November 7, 2018 By: Shelia D. Hughey
The Word of God says that young men have visions and old men have dreams. I was a young girl when I had a vision from God. I was 13 years old when it happened and it hasn’t happened again since that hot July day in 1976. I’m getting old, but not one detail of that vision has ever left me. It was profound and life altering, yet as a young girl I didn’t know what it meant or recognize what a significance it would prove to be in my life and others. I pondered it for a while and eventually I just got on with life, and though I put it aside, it never went away. For the past five years, this vision has been in my thoughts constantly, pressing me to write it down and share it with the world. The Holy Spirit won’t leave me alone about it; I have to do it. I can’t sleep at night for thinking about it; I feel like a grape in a wine press. The need to do this is pressing and oppressive and urgent.

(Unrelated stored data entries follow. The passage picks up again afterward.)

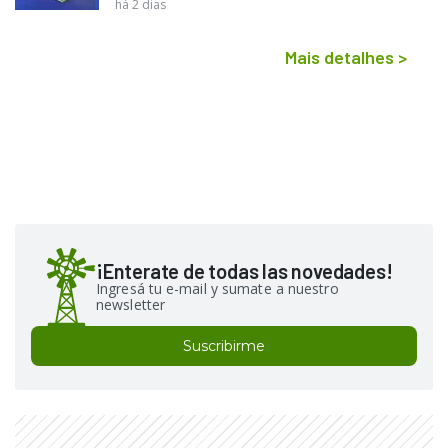
há 2 dias
Mais detalhes
>
¡Enterate de todas las novedades!
Ingresá tu e-mail y sumate a nuestro
newsletter
Suscribirme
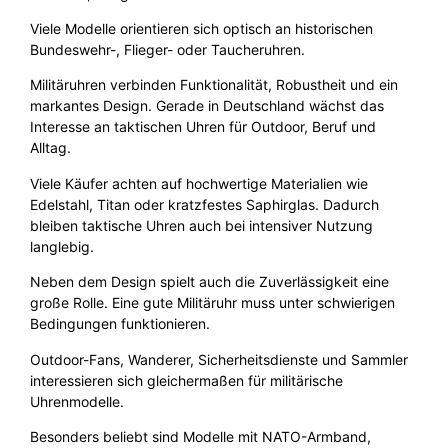
Viele Modelle orientieren sich optisch an historischen
Bundeswehr-, Flieger- oder Taucheruhren.
Militäruhren verbinden Funktionalität, Robustheit und ein
markantes Design. Gerade in Deutschland wächst das
Interesse an taktischen Uhren für Outdoor, Beruf und
Alltag.
Viele Käufer achten auf hochwertige Materialien wie
Edelstahl, Titan oder kratzfestes Saphirglas. Dadurch
bleiben taktische Uhren auch bei intensiver Nutzung
langlebig.
Neben dem Design spielt auch die Zuverlässigkeit eine
große Rolle. Eine gute Militäruhr muss unter schwierigen
Bedingungen funktionieren.
Outdoor-Fans, Wanderer, Sicherheitsdienste und Sammler
interessieren sich gleichermaßen für militärische
Uhrenmodelle.
Besonders beliebt sind Modelle mit NATO-Armband,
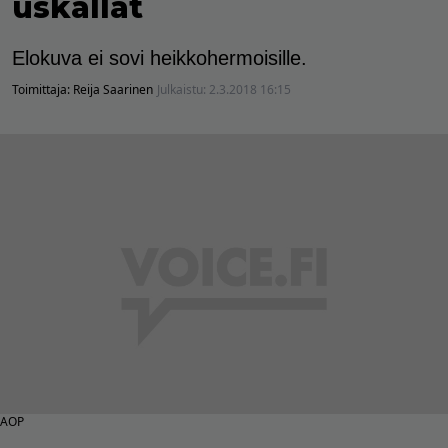
uskallat
Elokuva ei sovi heikkohermoisille.
Toimittaja:
Reija Saarinen
Julkaistu:
2.3.2018 16:15
AOP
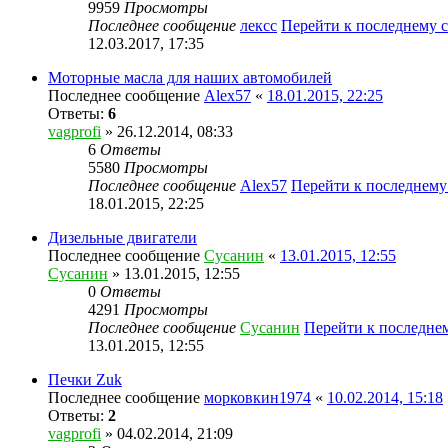
9959
Просмотры
Последнее сообщение
лексс
Перейти к последнему
12.03.2017, 17:35
Моторные масла для наших автомобилей
Последнее сообщение
Alex57
«
18.01.2015, 22:25
Ответы:
6
vagprofi
» 26.12.2014, 08:33
6
Ответы
5580
Просмотры
Последнее сообщение
Alex57
Перейти к последнем
18.01.2015, 22:25
Дизельные двигатели
Последнее сообщение
Сусанин
«
13.01.2015, 12:55
Сусанин
» 13.01.2015, 12:55
0
Ответы
4291
Просмотры
Последнее сообщение
Сусанин
Перейти к последне
13.01.2015, 12:55
Печки Zuk
Последнее сообщение
морковкин1974
«
10.02.2014, 15:18
Ответы:
2
vagprofi
» 04.02.2014, 21:09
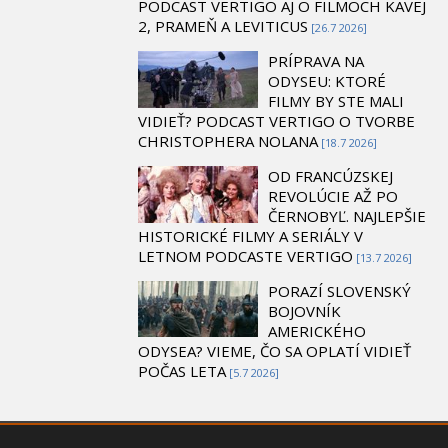
PODCAST VERTIGO AJ O FILMOCH KAVEJ
2, PRAMEŇ A LEVITICUS
[26.7 2026]
PRÍPRAVA NA
ODYSEU: KTORÉ
FILMY BY STE MALI
VIDIEŤ? PODCAST VERTIGO O TVORBE
CHRISTOPHERA NOLANA
[18.7 2026]
OD FRANCÚZSKEJ
REVOLÚCIE AŽ PO
ČERNOBYĽ. NAJLEPŠIE
HISTORICKÉ FILMY A SERIÁLY V
LETNOM PODCASTE VERTIGO
[13.7 2026]
PORAZÍ SLOVENSKÝ
BOJOVNÍK
AMERICKÉHO
ODYSEA? VIEME, ČO SA OPLATÍ VIDIEŤ
POČAS LETA
[5.7 2026]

I find it ironic that I grew up in the middle of the Bible belt, yet I had not been to church more than two or three times in my life and that was limited to Sunday school when I was a much younger girl. I had no idea of the symbolism or what these strange things that I would see would mean to me or anyone else. Church, God and the Bible were not a part of my family or our lives. My Mom was taken to church as a child and baptized as were all good Southern Baptist in her day. I don’t recall that she ever went to church as an adult, nor do I ever recall seeing a Bible in our home. I do remember the plaque with praying hands in the den that hung there for many years as it did in many southern homes. We were never taught how to pray or worship or praise God and as an adult, this is something that I am just now learning. I do have to add that when my sisters and I were very young, I remember Mamma teaching us how to say our prayers at night. You know, “Now I lay me down to sleep…” Oh, yes, then there was the print over my bed, the one with the little boy and girl crossing a broken and crumbling bridge, and a beautiful guardian angel in a pink dress was helping them safely across. That was the extent of my Biblical teaching.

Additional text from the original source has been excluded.